**Exercise**: What is needed is every line, exactly as given, from the line containing "Нежный макияж на" through the end of the data below.

Saved entries:
--------------------------------------------------

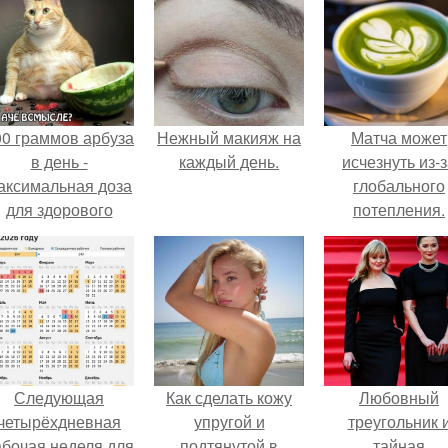
00 граммов арбуза
Нежный макияж на
Матча может
в день -
каждый день.
исчезнуть из-
аксимальная доза
глобального
для здорового
потепления.
взрослого,
предупредили
врачи.
Следующая
Как сделать кожу
Любовный
четырёхдневная
упругой и
треугольник 
абочая неделя для
подтянутой в
тайная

--------------------------------------------------

**Output of the exercise**:
Нежный макияж на
Матча может
в день -
каждый день.
исчезнуть из-
аксимальная доза
глобального
для здорового
потепления.
взрослого,
предупредили
врачи.
Следующая
Как сделать кожу
Любовный
четырёхдневная
упругой и
треугольник 
абочая неделя для
подтянутой в
тайная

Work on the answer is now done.